The copy you return should hold only the lines from the top of the data below through the line with "Mariana Mazzucato. 2014.", each duplicated exactly and with no pictures.

Dataset items
BEGIN

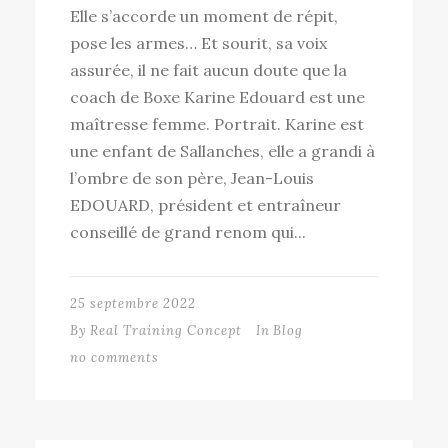
Elle s’accorde un moment de répit,
pose les armes… Et sourit, sa voix
assurée, il ne fait aucun doute que la
coach de Boxe Karine Edouard est une
maîtresse femme. Portrait. Karine est
une enfant de Sallanches, elle a grandi à
l’ombre de son père, Jean-Louis
EDOUARD, président et entraîneur
conseillé de grand renom qui...
25 septembre 2022
By
Real Training Concept
In
Blog
no comments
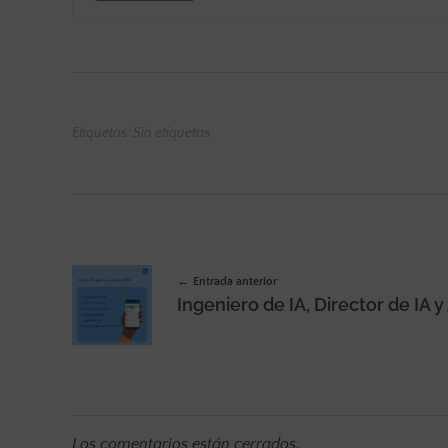
Etiquetas: Sin etiquetas
Entrada anterior
Los comentarios están cerrados.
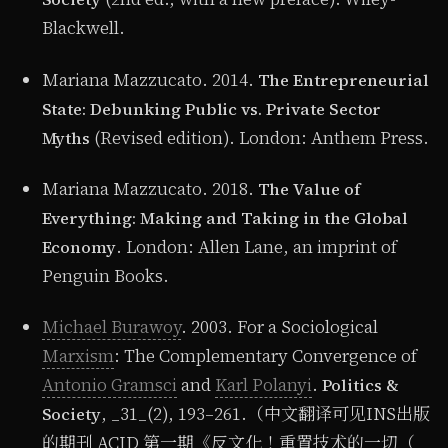
Blackwell.
Mariana Mazzucato. 2014.
The Entrepreneurial
State: Debunking Public vs. Private Sector
(Revised edition). London: Anthem Press.
Myths
Mariana Mazzucato. 2018.
The Value of
Everything: Making and Taking in the Global
. London: Allen Lane, an imprint of
Economy
Penguin Books.
Michael Burawoy
. 2003. For a Sociological
Marxism
: The Complementary Convergence of
Antonio Gramsci
and
Karl Polanyi
.
Politics &
, _31_(2), 193–261.（中文翻译可见INS出版
Society
的期刊 ACID 第一期《反⽂化！重置技术的一切（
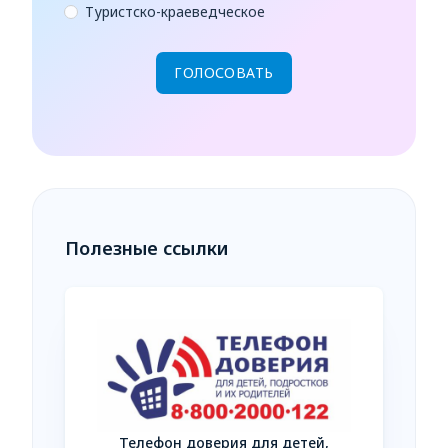
Туристско-краеведческое
Полезные ссылки
Телефон доверия для детей,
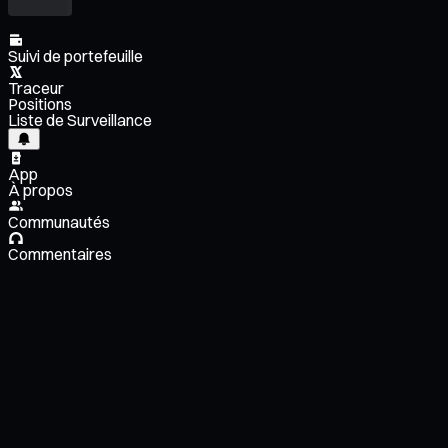
Suivi de portefeuille
Traceur
Positions
Liste de Surveillance
App
À propos
Communautés
Commentaires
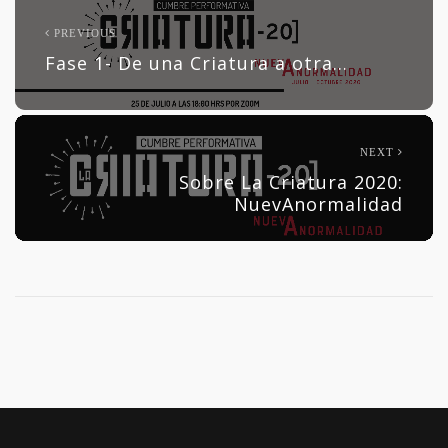
PREVIOUS
Fase 1- De una Criatura a otra…
NEXT
Sobre La Criatura 2020:
NuevAnormalidad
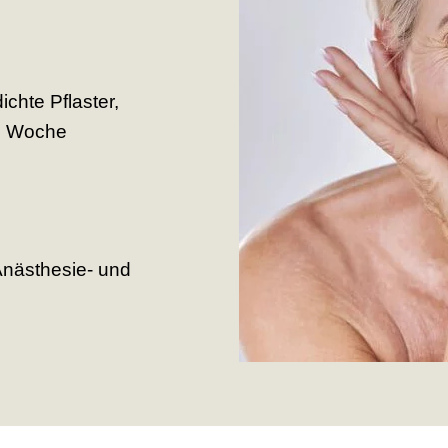
chte Pflaster,
1 Woche
Anästhesie- und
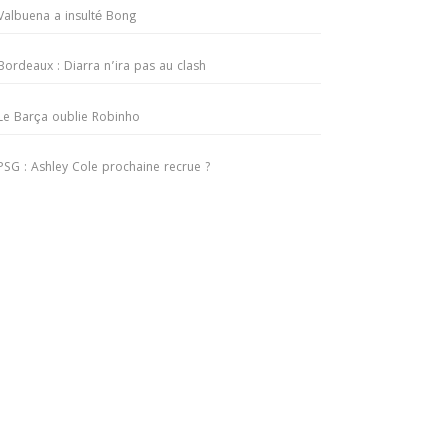
Valbuena a insulté Bong
Bordeaux : Diarra n’ira pas au clash
Le Barça oublie Robinho
PSG : Ashley Cole prochaine recrue ?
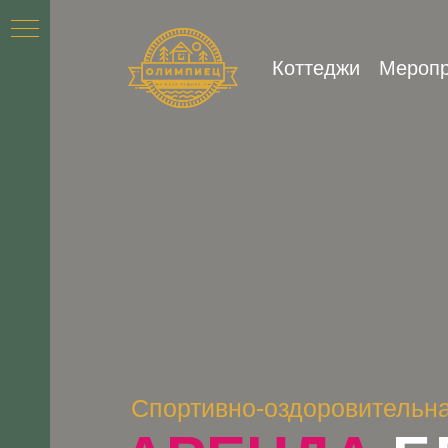
Коттеджи
Меропр
Спортивно-оздоровительн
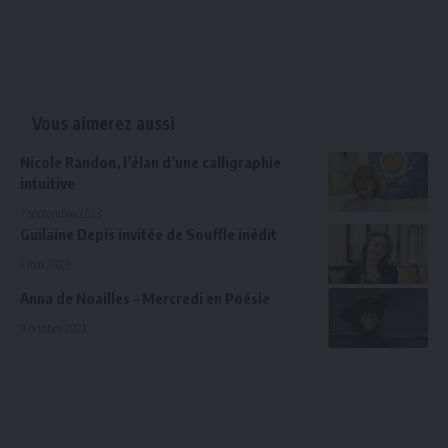
Vous aimerez aussi
Nicole Randon, l’élan d’une calligraphie
intuitive
7 septembre 2023
Guilaine Depis invitée de Souffle inédit
1 mai 2023
Anna de Noailles – Mercredi en Poésie
9 octobre 2021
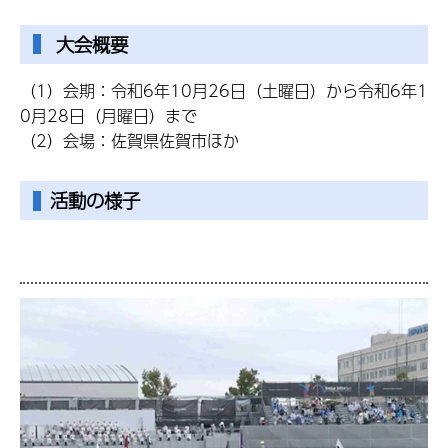
大会概要
（1）会期：令和6年10月26日（土曜日）から令和6年1
0月28日（月曜日）まで
（2）会場：佐賀県佐賀市ほか
活動の様子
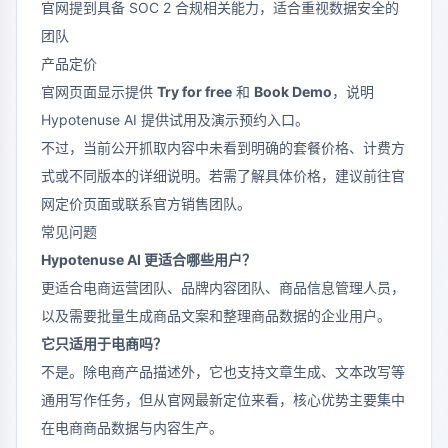
官网提到具备 SOC 2 合规相关能力，适合重视数据安全的
团队
产品定价
官网页面显示提供
Try for free
和
Book Demo
，说明
Hypotenuse AI 提供试用及演示预约入口。
不过，当前公开抓取内容中未看到明确的套餐价格、计费方
式或不同版本的详细说明。若需了解具体价格，建议前往官
网定价页面或联系官方销售团队。
常见问题
Hypotenuse AI 更适合哪些用户？
更适合电商运营团队、品牌内容团队、商品信息管理人员，
以及需要批量生成商品文案和整理商品数据的企业用户。
它只适用于电商吗？
不是。除电商产品描述外，它也支持文章生成、文本改写等
通用写作任务，但从官网最新定位来看，核心优势主要集中
在电商商品数据与内容生产。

END

- Result of this exercise -
Elle s’accorde un moment de répit,
pose les armes… Et sourit, sa voix
assurée, il ne fait aucun doute que la
coach de Boxe Karine Edouard est une
maîtresse femme. Portrait. Karine est
une enfant de Sallanches, elle a grandi à
l’ombre de son père, Jean-Louis
EDOUARD, président et entraîneur
conseillé de grand renom qui...
25 septembre 2022
By
Real Training Concept
In
Blog
no comments
Etiquetas: Sin etiquetas
Entrada anterior
Los comentarios están cerrados.
Blackwell.
Mariana Mazzucato. 2014.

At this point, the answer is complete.